Les rideaux sont ouverts, noyant la salle de la lumière du jour. Je ne me voyais pas l'attendre seule dans l'obscurité de cette pièce lugubre qui me rappelle encore de vagues souvenirs de cet homme. Il ne cesse de hanter mon esprit et mes nuits. J'ai rêvé de lui après cet épisode. Il me poursuivait dans tout le manoir. J'étais incapable de trouver la sortie et quand il m'a trouvée, je me suis réveillée aux coups de portes provoqués par monsieur le majordome. Ce dernier est parti depuis quelques minutes. Je l'avais supplié de rester le temps que son employeur arrive.

      — Tu as ouvert les fenêtres.

Sa voix, comparable à celle d'un chanteur adulé par ses fans, se faufile jusqu'à se poser dans ma nuque. Une chair de poule se propage dans mon dos, me ramenant dans cette impression familière. Bras croisés, je pivote lentement puis pose mon regard sur lui. Vêtu d'une chemise à carreaux bleus et par-dessus, d'un gilet noir, il s'avance dans ma direction dans ses chaussures laquées. Mes pensées se focalisent tout de suite sur ses cheveux aussi mauves que la lavande. Pour une raison que j'ignore, le poids sur ma poitrine s'allège.

      — Felix. Oui !, je réponds par la suite. Je trouvais que la pièce avait besoin d'un peu d'air...

Il observe le paysage par-delà les hautes vitres. Un fin sourire se dessine sur ses lèvres avant de retrouver un peu de sérieux et de m'intimer de le suivre jusqu'au piano à queue. Il s'assoit en toute élégance puis se rend compte que je suis toujours debout. Mon corps refuse de bouger. Il n'était pas au sous-sol et pourtant, mon subconscient n'arrête pas de crier au danger.

      — Un problème, Erika ?

Je reprends mon souffle qui avait fini par être indiscernable. Il faut que je me ressaisisse. Il doit y avoir une explication plausible. Ce manoir, ses résidants et son propriétaire doivent certainement me dissimuler quelque chose que j'ai du mal à comprendre. Si je ne trouve pas ce que c'est au plus vite, j'ai peur que ma santé mentale en subisse les conséquences.

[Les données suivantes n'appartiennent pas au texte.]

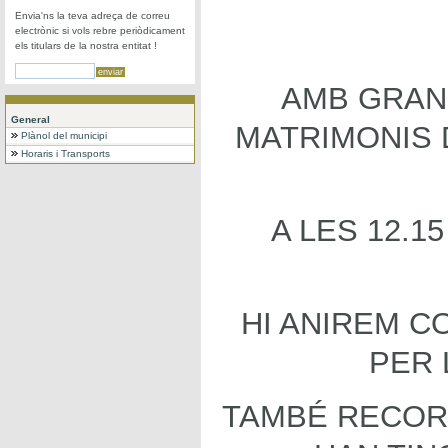
Envia'ns la teva adreça de correu
electrònic si vols rebre periòdicament
els titulars de la nostra entitat !
AMB GRAN
General
MATRIMONIS 
Plànol del municipi
Horaris i Transports
A LES 12.1
HI ANIREM 
PER 
TAMBÉ RECOR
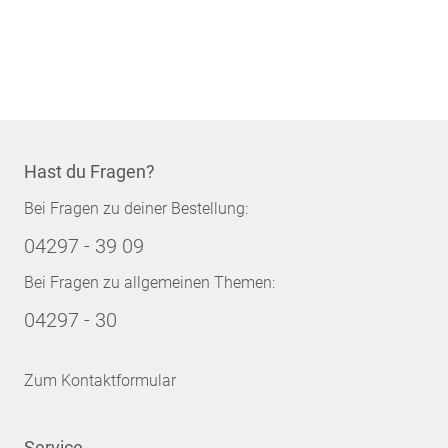
Hast du Fragen?
Bei Fragen zu deiner Bestellung:
04297 - 39 09
Bei Fragen zu allgemeinen Themen:
04297 - 30
Zum Kontaktformular
Service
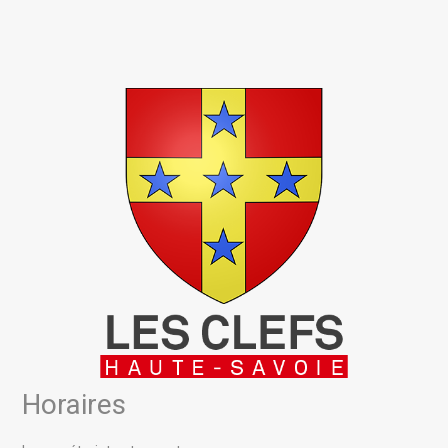
Horaires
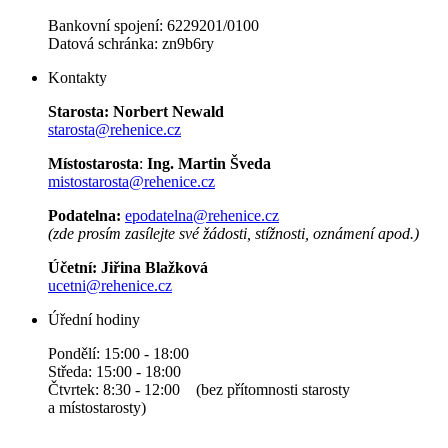
Bankovní spojení: 6229201/0100
Datová schránka: zn9b6ry
Kontakty
Starosta:
Norbert Newald
starosta@rehenice.cz
Místostarosta
:
Ing. Martin Šveda
mistostarosta@rehenice.cz
Podatelna:
epodatelna@rehenice.cz
(zde prosím zasílejte své žádosti, stížnosti, oznámení apod.)
Účetní:
Jiřina Blažková
ucetni@rehenice.cz
Úřední hodiny
Pondělí: 15:00 - 18:00
Středa: 15:00 - 18:00
Čtvrtek: 8:30 - 12:00 (bez přítomnosti starosty
a místostarosty)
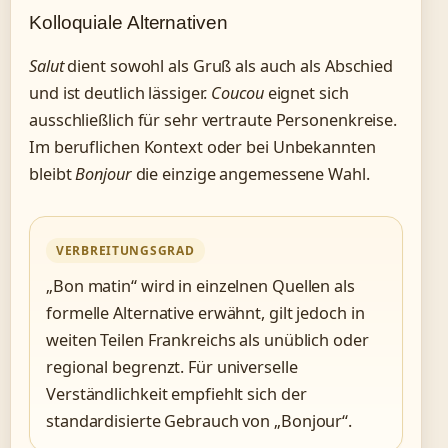
Kolloquiale Alternativen
Salut
dient sowohl als Gruß als auch als Abschied
und ist deutlich lässiger.
Coucou
eignet sich
ausschließlich für sehr vertraute Personenkreise.
Im beruflichen Kontext oder bei Unbekannten
bleibt
Bonjour
die einzige angemessene Wahl.
VERBREITUNGSGRAD
„Bon matin“ wird in einzelnen Quellen als
formelle Alternative erwähnt, gilt jedoch in
weiten Teilen Frankreichs als unüblich oder
regional begrenzt. Für universelle
Verständlichkeit empfiehlt sich der
standardisierte Gebrauch von „Bonjour“.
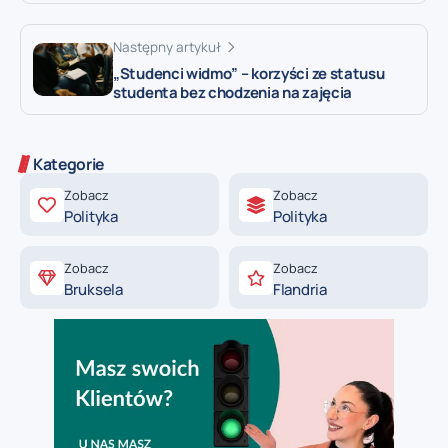
Następny artykuł
„Studenci widmo” – korzyści ze statusu
studenta bez chodzenia na zajęcia
Kategorie
Zobacz
Zobacz
Polityka
Polityka
Zobacz
Zobacz
Bruksela
Flandria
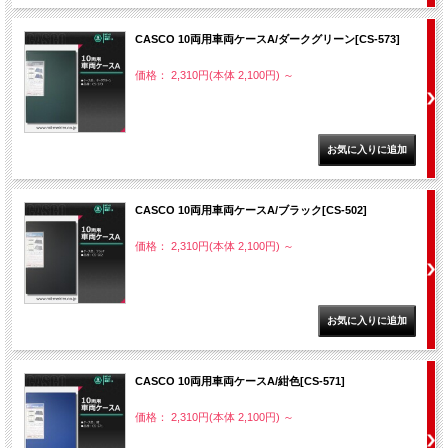
CASCO 10両用車両ケースA/ダークグリーン[CS-573]
価格： 2,310円(本体 2,100円)
～
CASCO 10両用車両ケースA/ブラック[CS-502]
価格： 2,310円(本体 2,100円)
～
CASCO 10両用車両ケースA/紺色[CS-571]
価格： 2,310円(本体 2,100円)
～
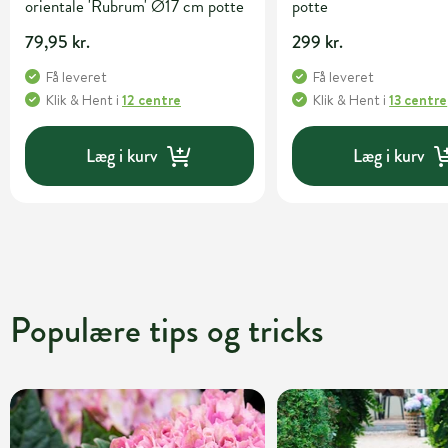
orientale 'Rubrum' Ø17 cm potte
potte
79,95 kr.
299 kr.
Få leveret
Få leveret
Klik & Hent
i
12 centre
Klik & Hent
i
13 centre
Læg i kurv
Læg i kurv
Populære tips og tricks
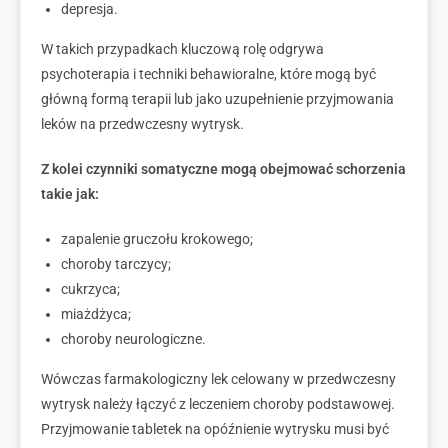
depresja.
W takich przypadkach kluczową rolę odgrywa
psychoterapia i techniki behawioralne, które mogą być
główną formą terapii lub jako uzupełnienie przyjmowania
leków na przedwczesny wytrysk.
Z kolei czynniki somatyczne mogą obejmować schorzenia
takie jak:
zapalenie gruczołu krokowego;
choroby tarczycy;
cukrzyca;
miażdżyca;
choroby neurologiczne.
Wówczas farmakologiczny lek celowany w przedwczesny
wytrysk należy łączyć z leczeniem choroby podstawowej.
Przyjmowanie tabletek na opóźnienie wytrysku musi być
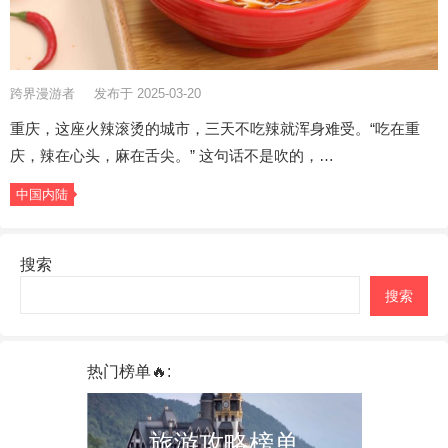
跨界漫游者
发布于 2025-03-20
重庆，这座火辣滚烫的城市，三天不吃辣就浑身难受。“吃在重
庆，辣在心头，麻在舌尖。” 这句话不是吹的，…
中国内陆
搜索
搜索
热门榜单🔥:
旅游攻略榜单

      — Non. Je réfléchissais au morceau que je veux t'apprendre aujourd'hui, j'ajoute en prenant place à ses côtés, tout en laissant une distance raisonnable entre nous.

      — Mais je n'ai pas encore assimilé le morceau de la dernière fois...

      — C'était juste pour t'apprendre quelques bases. Aujourd'hui, je vais t'enseigner à jouer une comptine qu'on joue souvent pour les enfants. Ce sera plus facile.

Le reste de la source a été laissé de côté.